The Church of the Savior on Spilled Blood is one of the main sights of St. Petersburg. The church was built on the site where Tsar Alexander II was assassinated and was dedicated in his memory. Construction began in 1883 under Alexander III, as a memorial to his father, Alexander II. Work progressed slowly and was finally completed during the reign of Nicholas II in 1907. Funding was provided by the Imperial family with the support of many private donors.
Architecturally, the Cathedral differs from St. Petersburg's other structures. The city's architecture is predominantly Baroque and Neoclassical, but the Savior on Blood harks back to medieval Russian architecture in the spirit of romantic nationalism. It intentionally resembles the 17th-century Yaroslavl churches and the celebrated St. Basil's Cathedral in Moscow.
The Church contains over 7500 square metres of mosaics — according to its restorers, more than any other church in the world. The interior was designed by some of the most celebrated Russian artists of the day — including Viktor Vasnetsov, Mikhail Nesterov and Mikhail Vrubel — but the church's chief architect, Alfred Alexandrovich Parland, was relatively little-known (born in St. Petersburg in 1842 in a Baltic-German Lutheran family). Perhaps not surprisingly, the Church's construction ran well over budget, having been estimated at 3.6 million roubles but ending up costing over 4.6 million. The walls and ceilings inside the Church are completely covered in intricately detailed mosaics — the main pictures being biblical scenes or figures — but with very fine patterned borders setting off each picture.

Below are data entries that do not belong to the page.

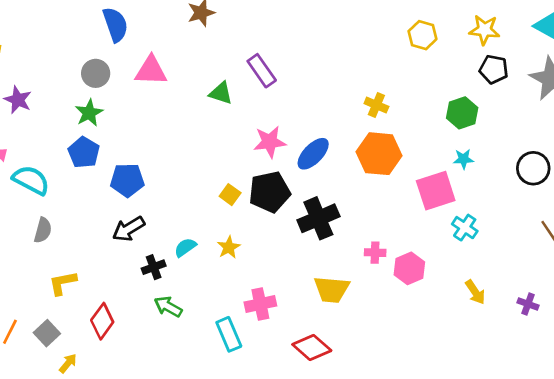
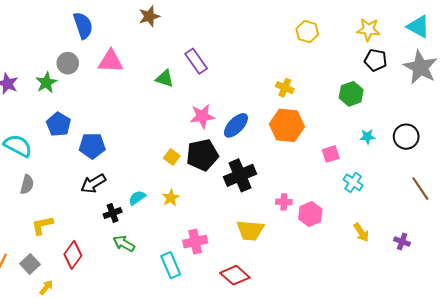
yellow hexagon: (423, 35) -> (307, 32), moved
green star: (89, 113) -> (46, 83), moved
cyan star: (463, 159) -> (367, 137), moved
pink square: (436, 191) -> (331, 154), size x0.6

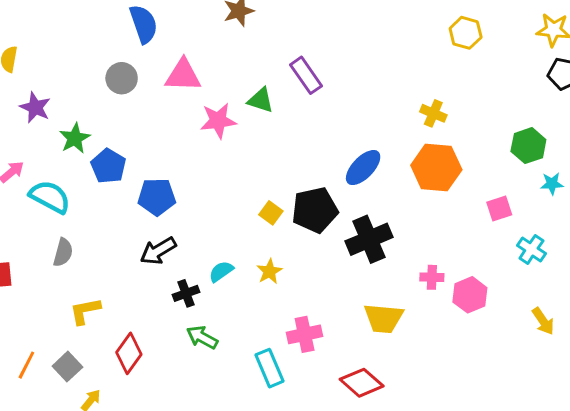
green star: (46, 83) -> (75, 138), moved
green hexagon: (351, 94) -> (528, 146), moved
pink star: (202, 116) -> (218, 121), moved

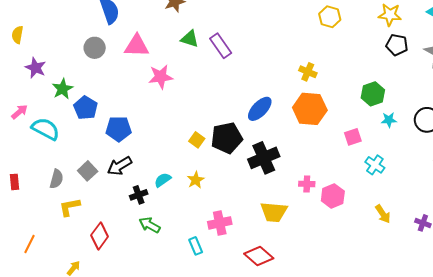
green triangle: (261, 100) -> (190, 39), moved
gray semicircle: (63, 252) -> (57, 179), moved
gray square: (67, 367) -> (88, 171), moved
cyan rectangle: (269, 368) -> (196, 246), size x0.7

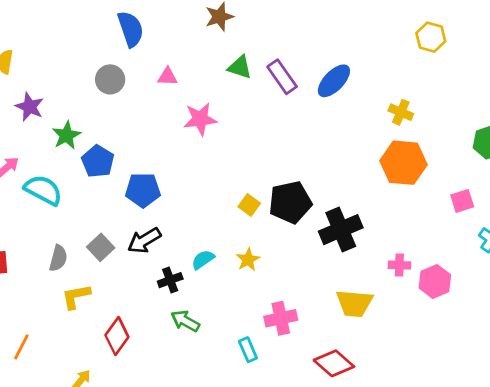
pink triangle: (137, 46) -> (167, 77), size x0.6
blue ellipse: (260, 109) -> (334, 81), moved

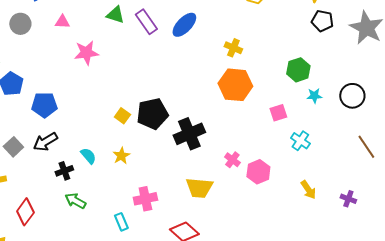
cyan semicircle: (203, 260) -> (88, 156), turned 84
pink cross: (399, 265) -> (232, 160), turned 35

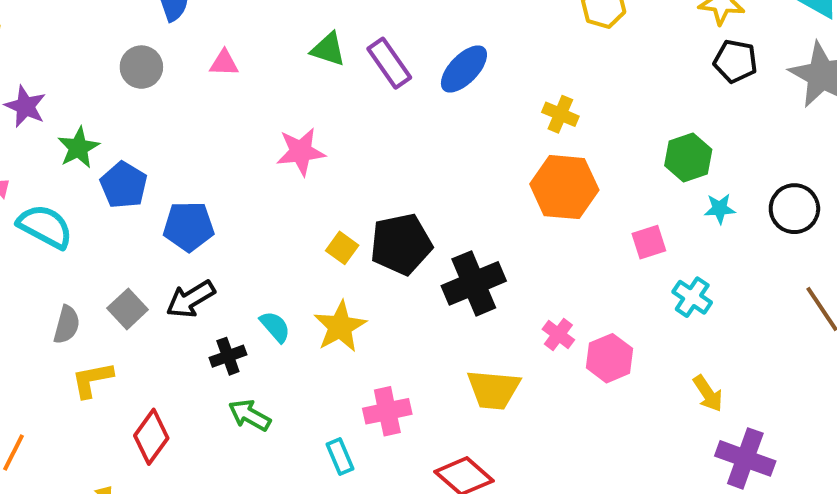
pink star: (86, 53) -> (301, 152), moved
yellow star: (121, 156) -> (340, 327), size x1.5
purple cross: (348, 199) -> (745, 458), moved, size x1.8

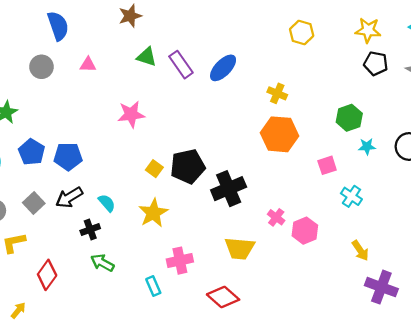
blue pentagon: (124, 185) -> (32, 152), moved
cyan semicircle: (275, 327) -> (107, 203), moved

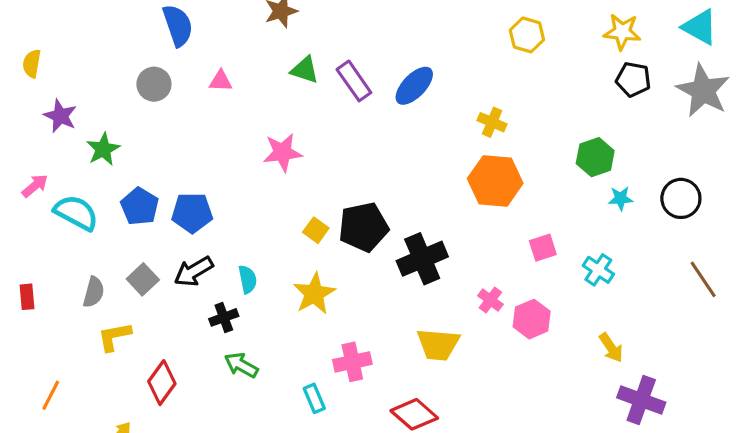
pink square: (327, 165) -> (543, 248), moved
cyan semicircle: (107, 203) -> (248, 279), turned 30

In the aftermath of the Russian Revolution, the church was ransacked and looted, badly damaging its interior. The Soviet government closed the church in the early 1930s. During the Second World War when many people were starving due to the Siege of Leningrad by Nazi German military forces, the church was used as a temporary morgue for those who died in combat and from starvation and illness. The church suffered significant damage. After the war, it was used as a warehouse for vegetables, leading to the sardonic name of Saviour on Potatoes.
In July 1970, management of the Church passed to Saint Isaac's Cathedral (then used as a highly profitable museum) and proceeds from the Cathedral were funneled back into restoring the Church. It was reopened in August 1997, after 27 years of restoration, but has not been reconsecrated and does not function as a full-time place of worship; it is a Museum of Mosaics. Even before the Revolution it never functioned as a public place of worship; having been dedicated exclusively to the memory of the assassinated tsar, the only services were panikhidas (memorial services). The Church is now one of the main tourist attractions in St. Petersburg.